If you’re not using plastic mulch, keep weeds from competing with pumpkin plants by pulling them ASAP. Or prevent weeds once pumpkin plants are up and growing with an application of Preen Natural Vegetable Garden Weed Preventer.

  1. Fertilize monthly. Pumpkins are heavy feeders and usually benefit from boosts of phosphorus- and potassium-containing fertilizers.
  2. Water regularly. You might need to water daily in hot, dry weather to supply the moisture needed by the ample foliage and expanding fruits. If you’re growing on plastic, use drip irrigation under the sheets.
  3. Encourage pollinating bees by planting a variety of native plants that bloom at different times, adding bee nesting boxes to the yard, and by avoiding insecticides. 

When to harvest pumpkins?

Your cue to harvest is when the vines start dying and the fruits stop expanding and turn their mature color – usually deep orange. This usually occurs between 85 and 125 days after seeding.

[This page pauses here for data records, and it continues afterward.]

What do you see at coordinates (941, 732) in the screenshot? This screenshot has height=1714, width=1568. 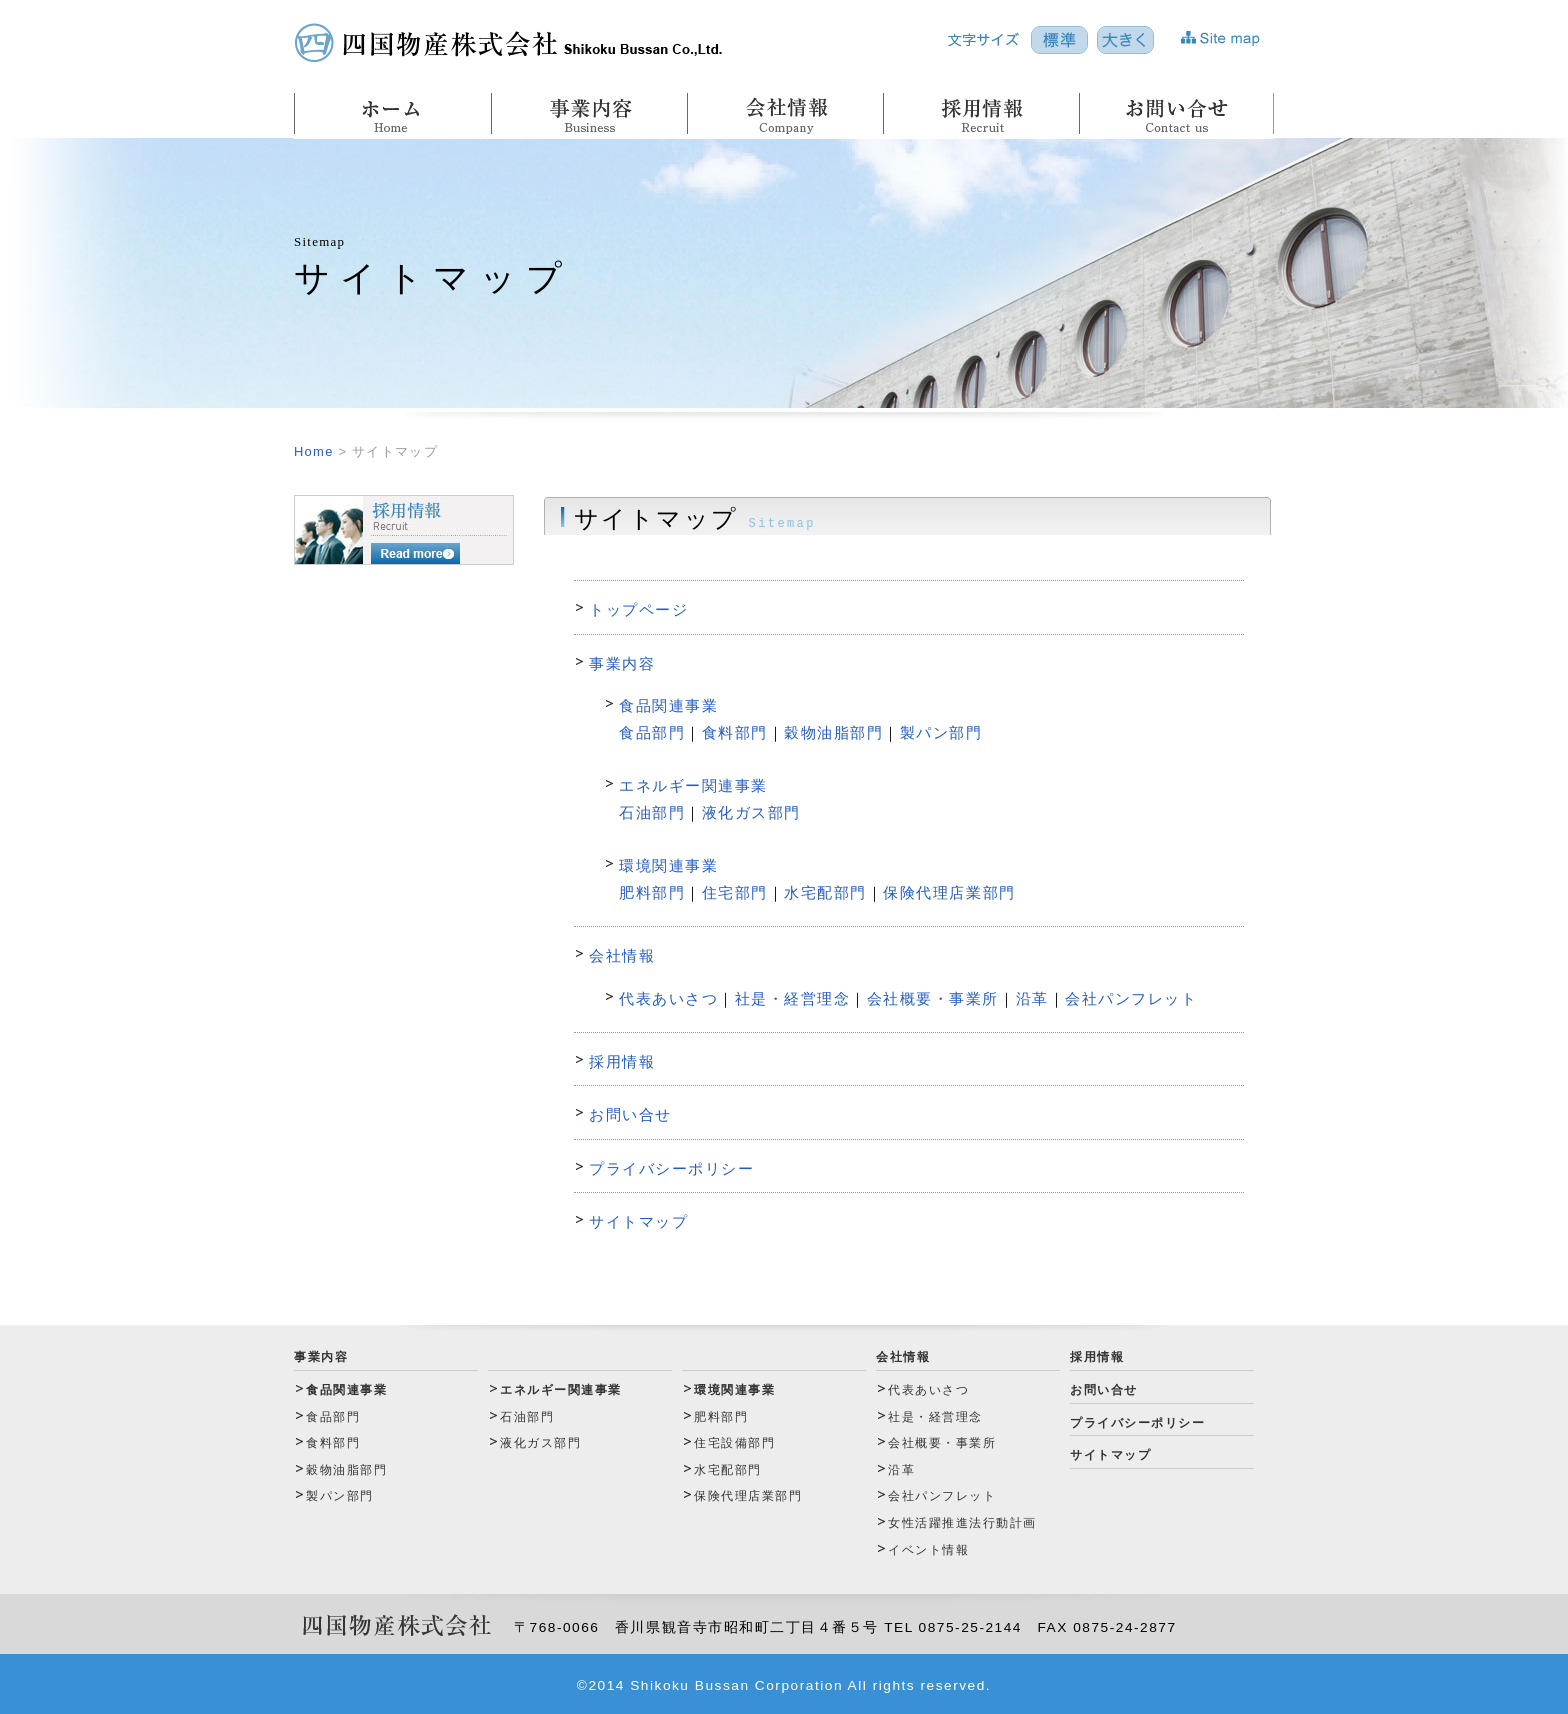 I see `製パン部門` at bounding box center [941, 732]. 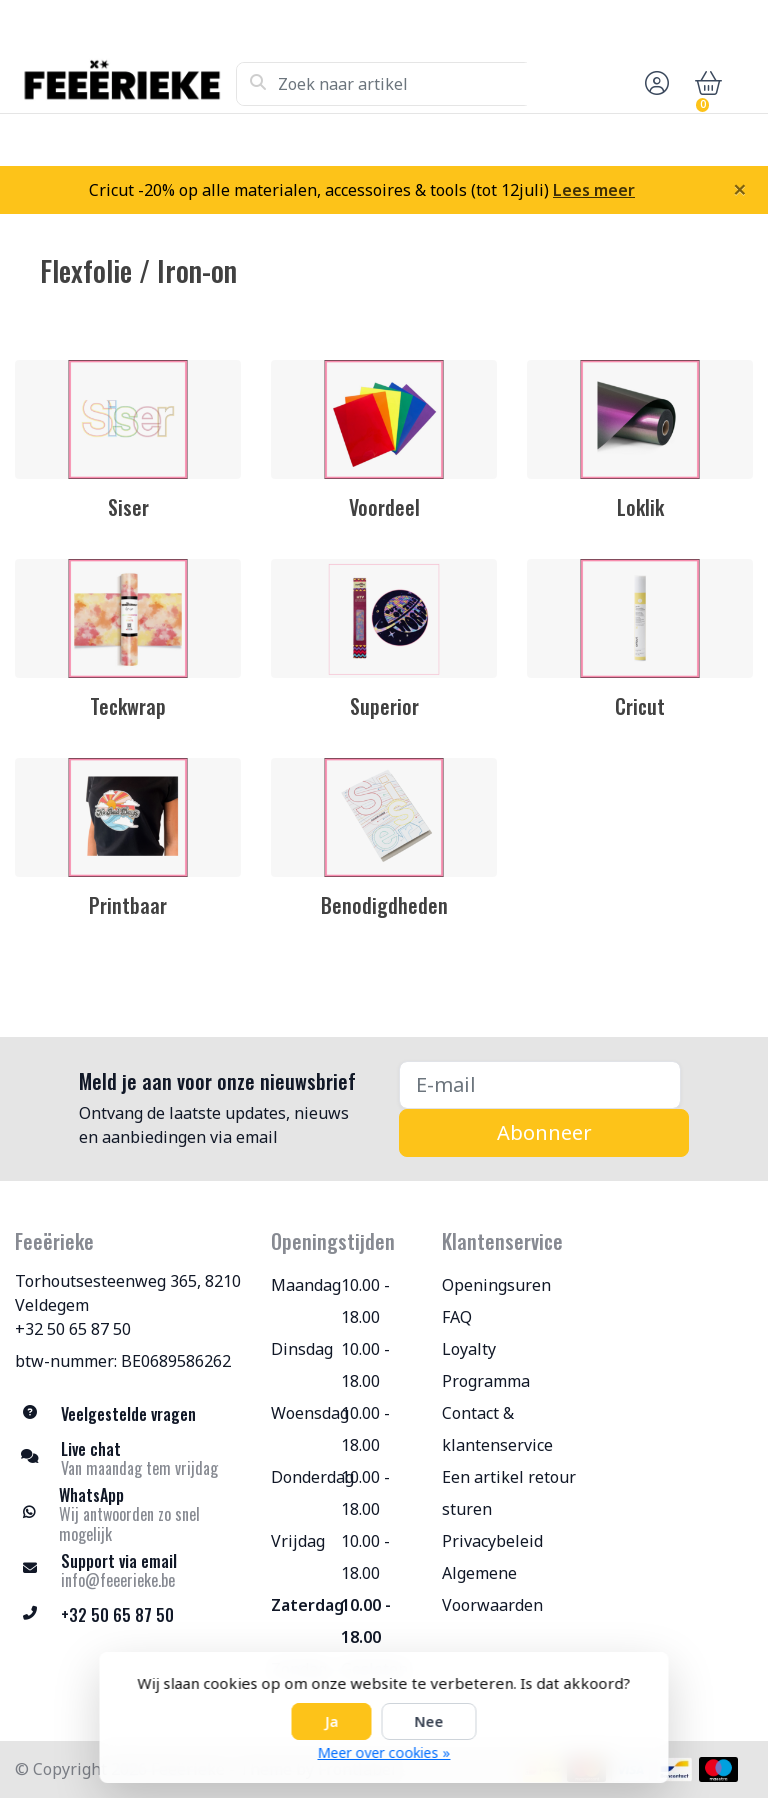  I want to click on Privacybeleid, so click(492, 1541). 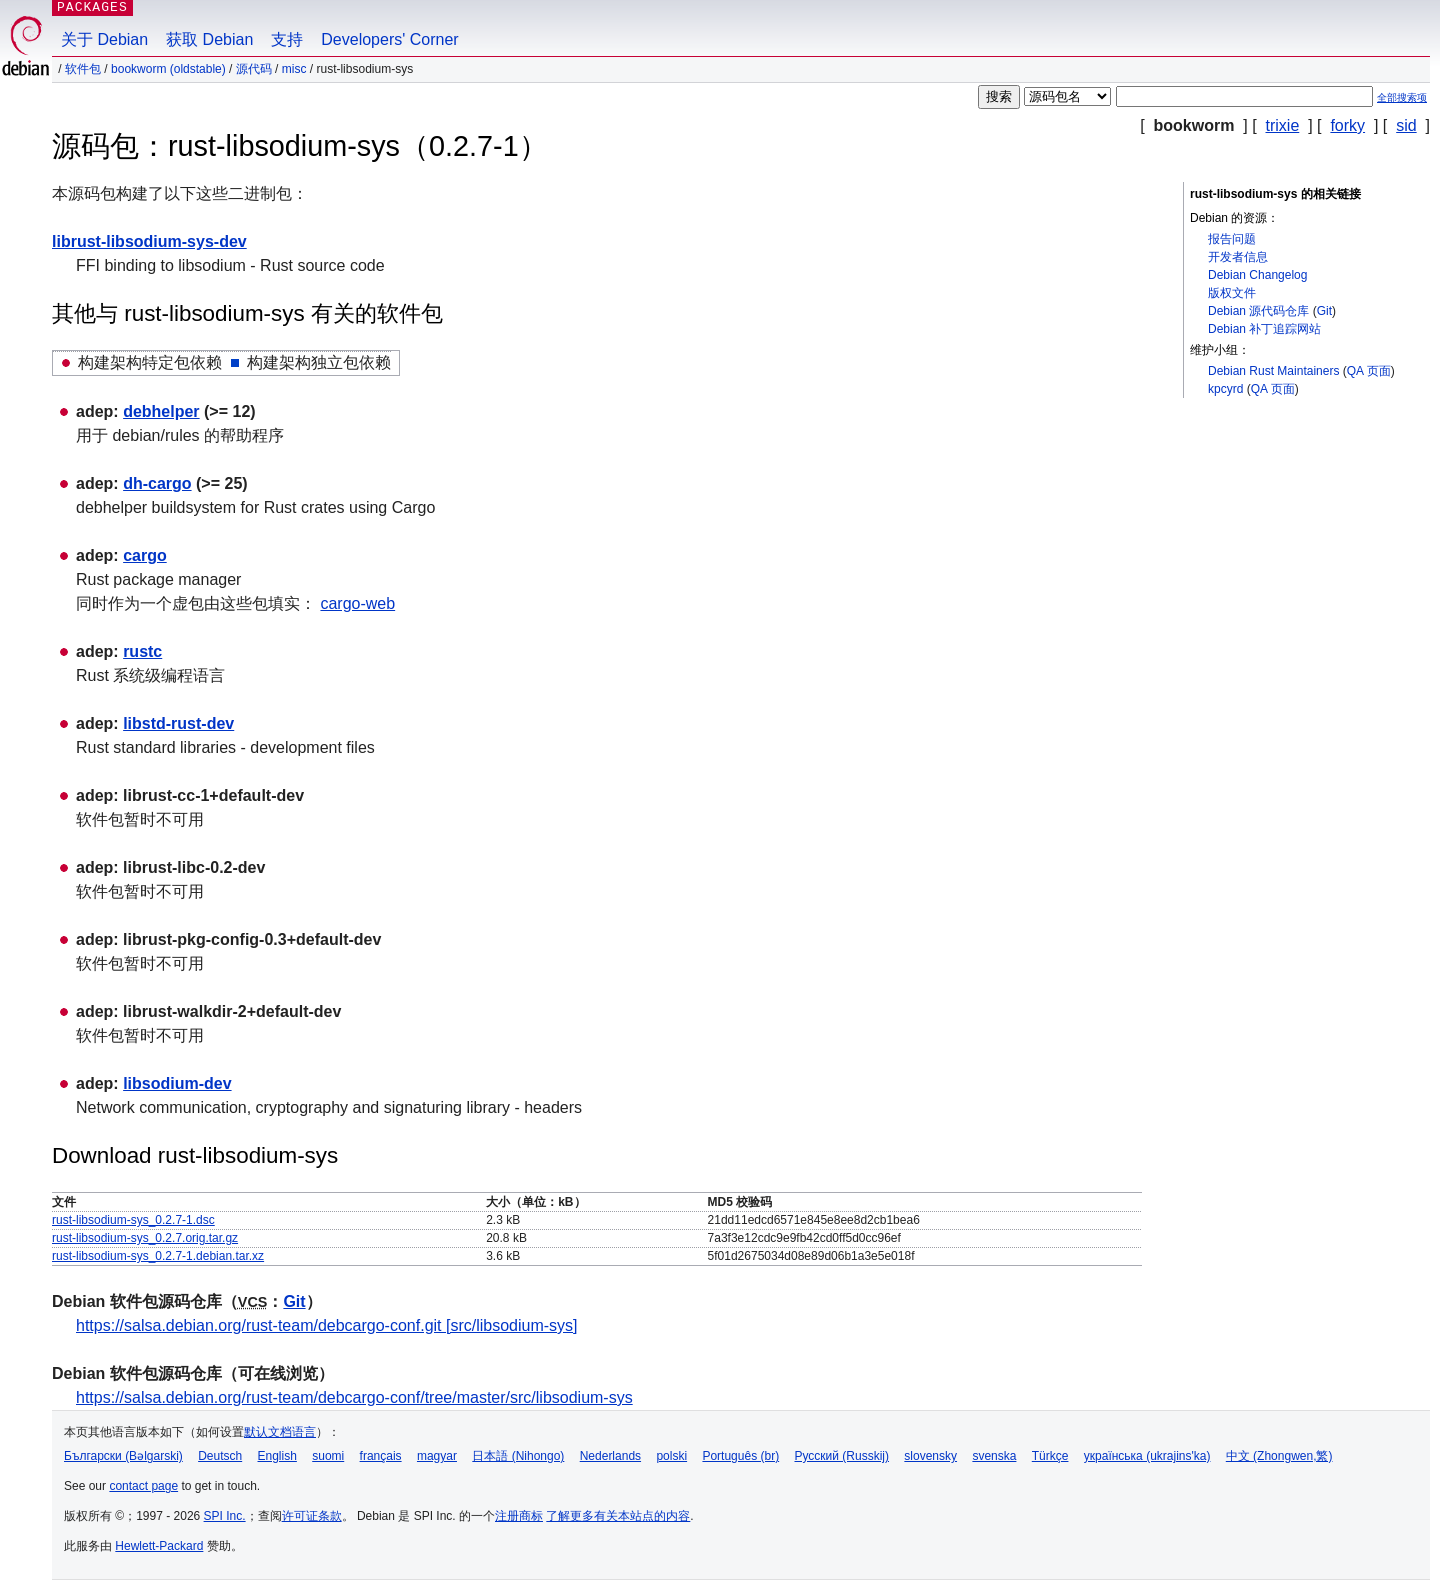 The image size is (1440, 1580). Describe the element at coordinates (841, 1456) in the screenshot. I see `Русский (Russkij)` at that location.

Another sign of maturity is that pumpkin skin will be hard enough that your fingernail won’t puncture it.

Use a knife to cut the fruits from the stems, leaving two or three inches of the stem as a “handle.”

To maximize storage, let the cut fruits sit in a warm, humid, well-ventilated spot for 10 to 14 days. Then move them to a cooler, drier spot (50 to 60 degrees is ideal) for longer-term storage. Healthy, cured, and uninjured pumpkins can keep for two months or more… well past Halloween and into Thanksgiving.

Save the pumpkin seeds

Pumpkins will produce an abundance of seeds. Harvest these seeds to either be consumed or saved for planting in the spring. 

  1. Remove the 'guts' of the pumpkin and separate them into a colander. 
  2. Rinse the guts and remove the seeds from the pulp. Be sure to rinse the seeds as you go. 
  3. Choose the biggest seeds from your haul. Bigger pumpkin seeds will have the best chance of germinating. Roast the remaining seeds for a fall-themed snack. 
  4. Store in a cool, dry spot for 7 days.
  5. Once the seeds are dry, transfer them to an envelope for spring planting.